TASK OBJECTIVE - From the first line to the last, repeat the data exactly but leave out the pictures.

Saved entries:
----

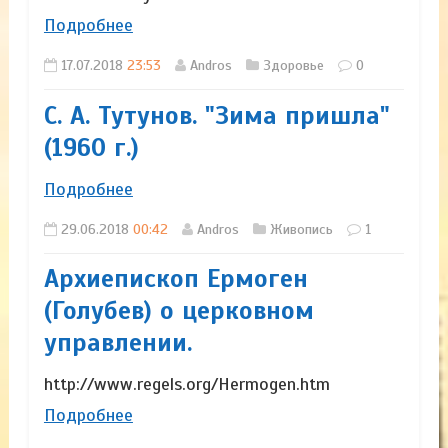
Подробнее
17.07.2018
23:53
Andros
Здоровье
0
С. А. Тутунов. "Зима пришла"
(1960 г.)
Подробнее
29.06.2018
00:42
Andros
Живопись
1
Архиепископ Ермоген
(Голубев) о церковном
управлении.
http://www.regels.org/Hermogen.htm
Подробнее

----

WRITTEN ANSWER -
Подробнее
17.07.2018
23:53
Andros
Здоровье
0
С. А. Тутунов. "Зима пришла"
(1960 г.)
Подробнее
29.06.2018
00:42
Andros
Живопись
1
Архиепископ Ермоген
(Голубев) о церковном
управлении.
http://www.regels.org/Hermogen.htm
Подробнее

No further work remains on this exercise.